La historia, entonces, inicia así, a contramano, tratando de comunicar a la humanidad —tan harta de sí misma— que todavía hay alguien que desea formar parte de ella. Y para representarlo, la ausencia del color se vuelve fundamental, porque, además de su aporte estético y expresivo (el monótono tinte a la vida berlinesa) el blanco y negro remarca la condición del punto de vista. La dimensión de los ángeles es acromática porque esa es una de sus carencias, ellos no conocen el color, ni el sabor, ni la música. Pero es tal la curiosidad de Damiel al respecto, que —a través de varias analogías— se lo va comparando a un niño en pleno periodo de asombro y encanto con el mundo. Como si en contrapartida Berlín haya perdido su infancia, porque todo allí pasó a ser visto en un plano ordinario. No hay nada más que los sorprenda —Alemania ya vio y vivió suficiente—, solo quedan heridas que no cierran, de un pasado que no se olvida, y este muro que constantemente les recuerda.
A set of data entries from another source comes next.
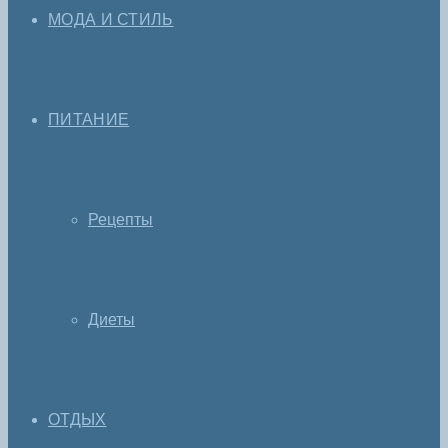
МОДА И СТИЛЬ
ПИТАНИЕ
Рецепты
Диеты
ОТДЫХ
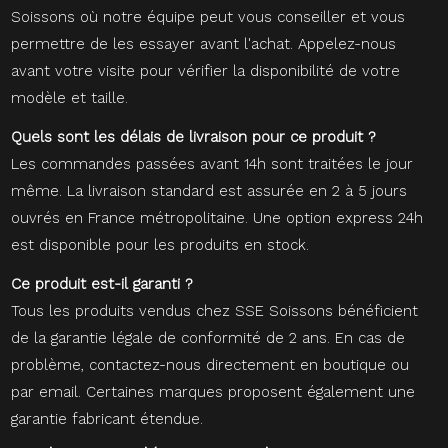
Soissons où notre équipe peut vous conseiller et vous
permettre de les essayer avant l'achat. Appelez-nous
avant votre visite pour vérifier la disponibilité de votre
modèle et taille.
Quels sont les délais de livraison pour ce produit ?
Les commandes passées avant 14h sont traitées le jour
même. La livraison standard est assurée en 2 à 5 jours
ouvrés en France métropolitaine. Une option express 24h
est disponible pour les produits en stock.
Ce produit est-il garanti ?
Tous les produits vendus chez SSE Soissons bénéficient
de la garantie légale de conformité de 2 ans. En cas de
problème, contactez-nous directement en boutique ou
par email. Certaines marques proposent également une
garantie fabricant étendue.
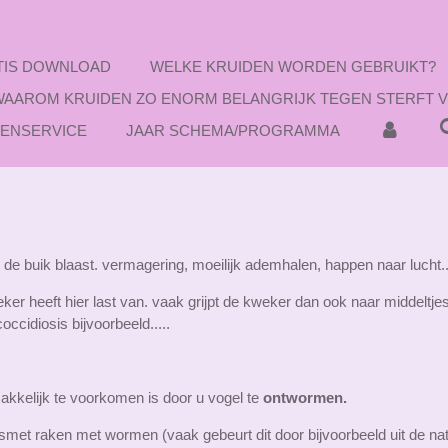
TIS DOWNLOAD
WELKE KRUIDEN WORDEN GEBRUIKT?
WAAROM KRUIDEN ZO ENORM BELANGRIJK TEGEN STERFT 
TENSERVICE
JAAR SCHEMA/PROGRAMMA
buik blaast. vermagering, moeilijk ademhalen, happen naar lucht...
 heeft hier last van. vaak grijpt de kweker dan ook naar middeltjes
ccidiosis bijvoorbeeld.....
makkelijk te voorkomen is door u vogel te
ontwormen.
et raken met wormen (vaak gebeurt dit door bijvoorbeeld uit de nat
La memoria vuelve a la pantalla constantemente, a veces se impone con flashbacks o entre fragmentos de Historia comentados Cassiel y el anciano a quien este siempre está siguiendo. Berlín no será la misma ya, se escucha decir en cierta escena. Mientras Damiel, por su parte —mucho menos partidario de atestiguar estos decaimientos— dedica su tiempo a frecuentar espacios distintos. Lo vemos intercambiando miradas con niños —porque son estos los únicos que pueden verlo— o deteniéndose a nombrar cosas que considera o imagina extraordinarias: la nervadura de las hojas, los colores de las piedras, las primeras gotas de lluvia, el pan y el vino… Damiel es quien concurre a escenarios como el del circo y su amigo Cassiel quien se caracteriza por diferencia. Pero es en conjunto que ambos cumplen la tarea de ofrecernos miradas distintas sobre un mismo panorama: una sobria y adulta, la otra infante y apasionada.
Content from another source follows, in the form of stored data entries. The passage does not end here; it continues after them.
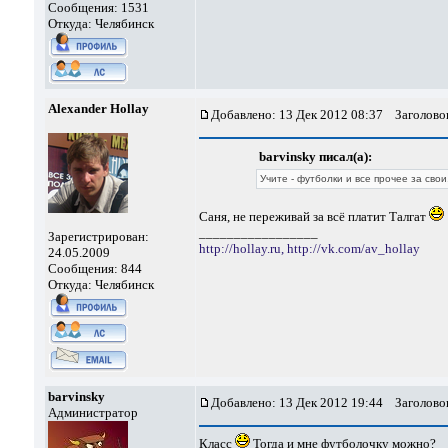
Сообщения: 1531
Откуда: Челябинск
Alexander Hollay
Добавлено: 13 Дек 2012 08:37
Заголовок
barvinsky писал(а):
Учите - футболки и все прочее за свои
Саня, не переживай за всё платит Талгат
_________________
Зарегистрирован:
http://hollay.ru,
http://vk.com/av_hollay
24.05.2009
Сообщения: 844
Откуда: Челябинск
barvinsky
Добавлено: 13 Дек 2012 19:44
Заголовок
Администратор
Класс
Тогда и мне футболочку можно?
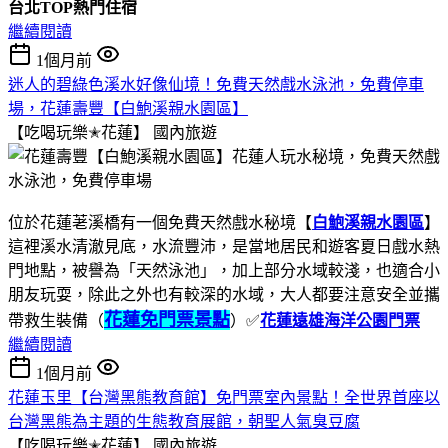
台北TOP熱門住宿
繼續閱讀
1個月前
迷人的碧綠色溪水好像仙境！免費天然戲水泳池，免費停車
場，花蓮壽豐【白鮑溪親水園區】
【吃喝玩樂✭花蓮】
國內旅遊
位於花蓮荖溪橋有一個免費天然戲水秘境【
白鮑溪親水園區
】
這裡溪水清澈見底，水流豐沛，是當地居民和遊客夏日戲水熱
門地點，被譽為「天然泳池」，加上部分水域較淺，也適合小
朋友玩耍，除此之外也有較深的水域，大人都要注意安全並攜
花蓮免門票景點
帶救生裝備（
）✅
花蓮遠雄海洋公園門票
繼續閱讀
1個月前
花蓮玉里【台灣黑熊教育館】免門票室內景點！全世界首座以
台灣黑熊為主題的生態教育展館，朝聖人氣臭豆腐
【吃喝玩樂✭花蓮】
國內旅遊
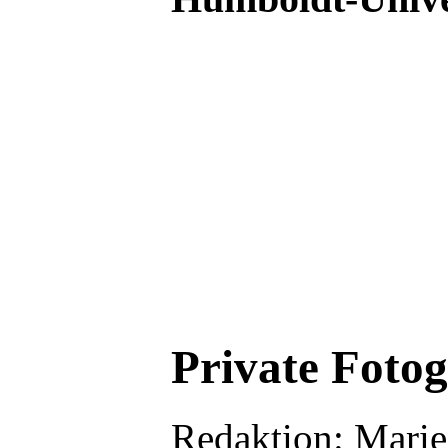
Private Fotog
Redaktion: Marie 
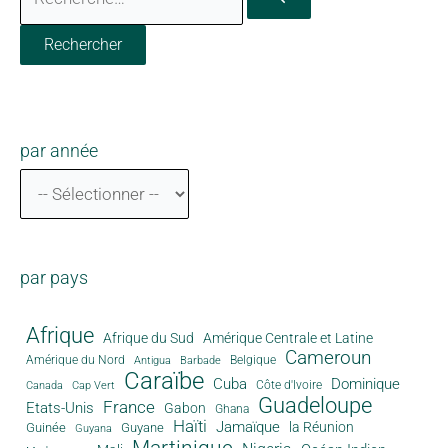
par année
par pays
Afrique
Afrique du Sud
Amérique Centrale et Latine
Cameroun
Amérique du Nord
Antigua
Belgique
Barbade
Caraïbe
Cuba
Dominique
Canada
Côte d'Ivoire
Cap Vert
Guadeloupe
France
Etats-Unis
Gabon
Ghana
Haïti
Jamaïque
la Réunion
Guinée
Guyane
Guyana
Martinique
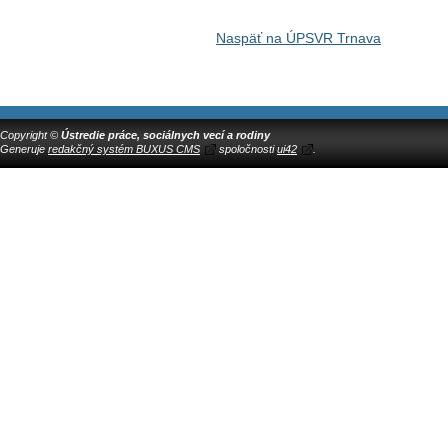
Naspäť na ÚPSVR Trnava
Copyright ©
Ústredie práce, sociálnych vecí a rodiny
Generuje
redakčný systém BUXUS CMS
spoločnosti
ui42
.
Esto lo vemos reflejado perfectamente a la mitad de la película, cuando la historia está a punto de cambiar. En la escena, ambos ángeles están observando el rodaje de un film bélico donde vemos que se replican combates de guerra como una de estas reconstrucciones fidedignas de la memoria (que, en el fondo, todos desearíamos olvidar). Y como es tan gris el entorno de este set, mientras Cassiel lo observa, Damiel se acerca a interrumpir con la línea más importante del film. Dejame mostrarte algo más. Como si del plano general de Berlín —de su realidad— ya tuvimos suficiente, y ahora tenemos la necesidad de acercarnos a algo distinto. Con eso, la invitación de Damiel no difiere en absoluto a la propuesta de Wenders, cuando, en vez de representarnos otro simulacro histórico enfocado en lo agobiante de la situación, utiliza toda la poesía que le permite el cine para ofrecernos una salida que, a pesar de ficticia, nos alivia.

Cuando el niño era niño, tiraba una vara contra un árbol, y ésta aún sigue ahí, vibrando.

Damiel termina llevando a su amigo al circo. Dejándonos en claro que, para él, ese «algo más» bonito de la realidad, se encuentra en el personaje de Marion, la trapecista del elenco.  Lo notamos desde el primer momento en que este la ve subida al trapecio, coincidentemente, vestida de un ángel. En la escena, la cámara se posa en las alturas —desde el lugar en que él observa— y la toma a ella en picado mientras nos deleita con sus acrobacias. Ya de por sí la imagen gusta, debido a la estética de un lenguaje que en toda la película se destaca. Pero lo verdaderamente impactante en la escena es la interrupción de un plano que, desde el ángulo opuesto, suspende por diez segundos el blanco y negro del film. Pues la idea es hermosa: es ella quien trae el color a esta historia, y es Damiel quien, realmente, siente la gracia de ver un ángel por primera vez.

Tanta fuerza tiene este impacto —y tan bonito es el primer punto de vista humano— que, por un lado, nos recuerda lo verdaderamente limitada que está la percepción de Damiel. Y por el otro, nos trae a consciencia que, pese a la carencia del personaje —él no puede ver este fragmento pintado— nosotros sí podemos empezar a percibir lo que este ve. Porque un sentimiento ocurre en simultáneo cuando, por primera vez, tanto protagonista como espectadores experimentamos algo distinto a todo lo que veníamos viendo. De cierta forma lo entendemos, es esto lo que significa Marion para Damiel.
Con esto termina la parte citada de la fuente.